Le conseiller municipal Luc Boivin appuyait ainsi les compétences d'Éric Larouche, homme d'affaires et candidat potentiel à la mairie de Saguenay, ce qui valorise la sienne au passage. Une ville n'est pas un business. À ce que je sache, gérer du gaz ou du fromage n'a rien à voir avec le fait de représenter des citoyens (si bon soit-il). Un autre exemple de néolibéralisme qui consiste à appliquer une logique marchande à tout ce qui est en dehors du secteur privé. Nous ne sommes plus des patients ou des étudiants, mais des clients. Nous ne sommes plus des citoyens, mais des consommateurs de services. Nous ne sommes plus dans une ville, mais dans une entreprise.
Il est de bon ton d'invoquer des critères de rentabilité et de performance à tout vent. Ça rassure tout en dépolitisant les enjeux. Plus ou moins subtilement, on accorde toutes les vertus au secteur privé en discréditant le secteur public qui porte en lui des tares (inefficace, coûteux, lourd). Le palier municipal n'y échappe pas, loin de là. Lors des audiences publiques sur le projet de loi 122 concernant l'autonomie des municipalités, les lobbys municipaux ont exigé le retrait de règles de consultation et l'augmentation du montant des contrats octroyés de gré à gré. Pour être plus efficace, diminuer les coûts. Il faut que les projets avancent vite. L'obsession collective du compte de taxes, indicateur ultime de la qualité de vie, s'inscrit dans cette tendance. Tel un bon gestionnaire, trop d'élus se considèrent libres de décider pendant quatre ans sans se référer au peuple qui ignore la complexité des enjeux. Une gestion en « bon père de famille » quoi. Un paternalisme dépassé où le citoyen est considéré comme un enfant ignare et incapable de réfléchir et encore moins de décider de l'avenir de sa collectivité.
Ville Saguenay n'est pas « un peu comme une grande entreprise ». C'est faux. Une ville est une instance démocratique, pas une organisation privée. On ne rend pas de comptes à des propriétaires ou actionnaires, mais à des citoyens. Une élection n'est pas une assemblée d'actionnaires qui se votent un conseil d'administration. Les élus représentent temporairement des citoyens. Ils doivent constamment revenir à eux, par divers moyens, entre les élections, pour s'assurer de bien représenter l'intérêt collectif. Ce qui n'est pas le cas actuellement. Ils sont soumis à des règles de transparence et des protocoles d'éthique. La qualité de vie, l'aménagement du territoire, la protection des patrimoines bâtis, paysagers, oraux, les arts et la culture, l'environnement, la qualité de l'eau et même les « saintes » habitudes de vie ne sont pas les filiales d'une entreprise, ni des services ou produits soumis à des règles de rentabilité et de profits.

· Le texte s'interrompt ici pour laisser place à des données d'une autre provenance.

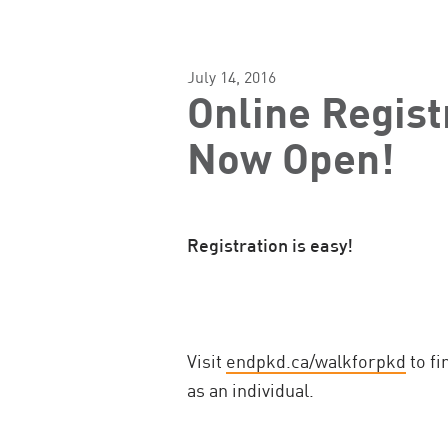
July 14, 2016
Online Regist
Now Open!
Registration is easy!
Visit
endpkd.ca/walkforpkd
to fi
as an individual.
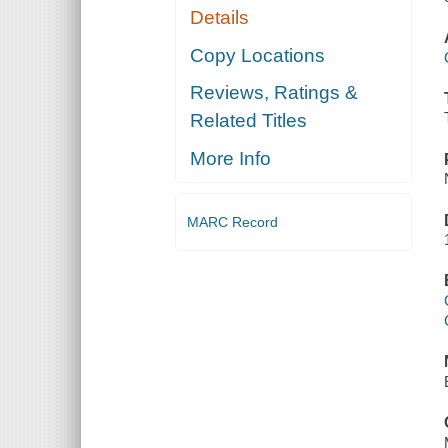
Details
Copy Locations
Reviews, Ratings &
Related Titles
More Info
MARC Record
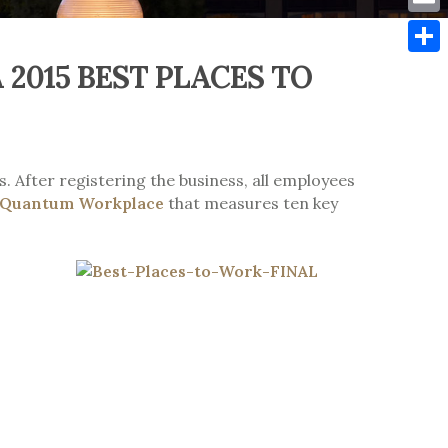
Emai
2015 BEST PLACES TO
Shar
. After registering the business, all employees
Quantum Workplace
that measures ten key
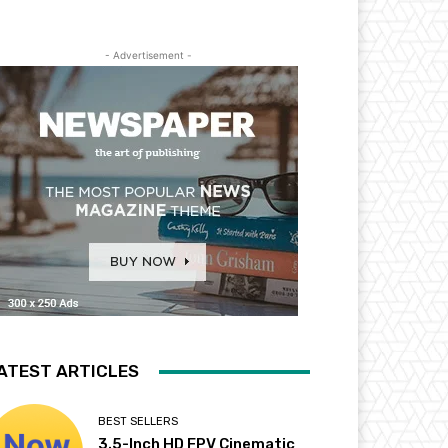
- Advertisement -
ATEST ARTICLES
BEST SELLERS
3.5-Inch HD FPV Cinematic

C'est un leurre dangereux de comparer une ville à une entreprise. La démocratie est compliquée et il y a une raison fondamentale : elle consiste à s'assurer que le pouvoir demeure entre les mains des citoyens. Il ne s'agit pas d'une utopie de pelleteux de nuages. Ses règles visent à protéger les fonds publics des intérêts privés proches du pouvoir au détriment d'une meilleure distribution de la richesse et d'une justice sociale. Une application des règles de transparence permet aux citoyens de juger, en tout temps, de la compétence et de l'honnêteté de ses représentants. La démocratie municipale est déjà mal en point à Saguenay et ailleurs au Québec. L'assimiler à une entreprise ne fera qu'accentuer le problème. Que cette élection soit aussi celle des engagements démocratiques.